Alkington is a civil parish in the district of Stroud, Gloucestershire.

==Geography==
It had a population of 638 in the 2001 census, increasing to 688 at the 2011 census. There is no Alkington village, the parish consists of various hamlets, including Woodford, Newport and Lower Wick.

The parish adjoins the Stroud parishes of Ham and Stone to the west; Hamfallow to the north; Stinchcombe to the north-east; North Nibley to the east.
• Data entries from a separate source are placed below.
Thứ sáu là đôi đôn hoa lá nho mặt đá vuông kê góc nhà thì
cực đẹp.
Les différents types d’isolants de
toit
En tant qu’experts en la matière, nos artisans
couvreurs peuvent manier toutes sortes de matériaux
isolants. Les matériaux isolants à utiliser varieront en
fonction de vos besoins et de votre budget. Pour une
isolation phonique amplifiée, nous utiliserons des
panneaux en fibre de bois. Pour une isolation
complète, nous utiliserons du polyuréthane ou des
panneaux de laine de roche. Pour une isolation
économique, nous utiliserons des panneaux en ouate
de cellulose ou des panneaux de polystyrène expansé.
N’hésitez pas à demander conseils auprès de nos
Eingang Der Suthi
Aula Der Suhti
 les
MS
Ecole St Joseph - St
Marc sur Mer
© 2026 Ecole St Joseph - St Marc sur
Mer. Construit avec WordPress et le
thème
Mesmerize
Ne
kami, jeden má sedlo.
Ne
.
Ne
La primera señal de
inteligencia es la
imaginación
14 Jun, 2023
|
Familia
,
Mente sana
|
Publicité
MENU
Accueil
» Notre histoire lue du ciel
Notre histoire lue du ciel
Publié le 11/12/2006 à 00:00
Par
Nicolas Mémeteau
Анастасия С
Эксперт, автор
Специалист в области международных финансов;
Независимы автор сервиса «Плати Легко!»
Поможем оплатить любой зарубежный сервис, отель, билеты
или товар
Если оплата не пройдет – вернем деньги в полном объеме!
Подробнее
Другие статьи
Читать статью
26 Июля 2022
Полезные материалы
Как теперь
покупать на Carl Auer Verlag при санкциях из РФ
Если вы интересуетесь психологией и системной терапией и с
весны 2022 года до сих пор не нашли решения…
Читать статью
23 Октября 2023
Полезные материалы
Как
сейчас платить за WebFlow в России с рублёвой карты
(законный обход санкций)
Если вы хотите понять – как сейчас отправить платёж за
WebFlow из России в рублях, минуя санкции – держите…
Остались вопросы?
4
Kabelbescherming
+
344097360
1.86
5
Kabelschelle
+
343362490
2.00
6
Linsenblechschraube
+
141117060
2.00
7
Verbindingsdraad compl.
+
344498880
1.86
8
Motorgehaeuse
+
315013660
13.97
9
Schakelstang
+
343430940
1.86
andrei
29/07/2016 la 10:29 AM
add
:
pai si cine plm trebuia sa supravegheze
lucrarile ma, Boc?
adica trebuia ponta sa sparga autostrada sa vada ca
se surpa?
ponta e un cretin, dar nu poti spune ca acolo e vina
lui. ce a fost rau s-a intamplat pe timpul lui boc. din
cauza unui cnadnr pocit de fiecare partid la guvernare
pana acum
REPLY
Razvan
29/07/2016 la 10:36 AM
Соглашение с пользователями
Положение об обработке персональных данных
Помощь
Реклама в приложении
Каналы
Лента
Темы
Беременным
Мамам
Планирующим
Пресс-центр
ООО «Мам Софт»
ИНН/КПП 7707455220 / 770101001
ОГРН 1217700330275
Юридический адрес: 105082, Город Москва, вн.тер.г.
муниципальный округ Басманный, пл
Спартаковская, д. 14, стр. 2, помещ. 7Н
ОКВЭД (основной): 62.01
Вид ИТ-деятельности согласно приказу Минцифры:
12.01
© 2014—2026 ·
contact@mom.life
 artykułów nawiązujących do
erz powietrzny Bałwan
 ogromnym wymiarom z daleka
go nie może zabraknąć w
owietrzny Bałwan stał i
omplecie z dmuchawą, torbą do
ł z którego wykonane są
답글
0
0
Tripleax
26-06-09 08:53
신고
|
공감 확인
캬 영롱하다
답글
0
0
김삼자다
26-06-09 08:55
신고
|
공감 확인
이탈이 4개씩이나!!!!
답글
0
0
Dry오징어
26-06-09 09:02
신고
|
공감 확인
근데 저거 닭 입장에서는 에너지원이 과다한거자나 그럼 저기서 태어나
The South Gloucestershire parishes of Charfield and Tortworth lie to the south and south-west respectively.

Alkington was in Thornbury Rural District until the RDC was abolished in 1974. The greater part was transferred into the new county of Avon, as part of the new district of Northavon but a group of parishes in the north of the district, around Berkeley, wished not to transfer into the new county, but chose instead to remain with Gloucestershire, under the new Stroud District Council. These were the parishes of Hinton, Hamfallow, Ham and Stone, Alkington, and Berkeley itself.

With the demise of Avon, in 1996, Alkington remained with the main county of Gloucestershire.

===Economy===
The M5 Michaelwood services are situated in the village.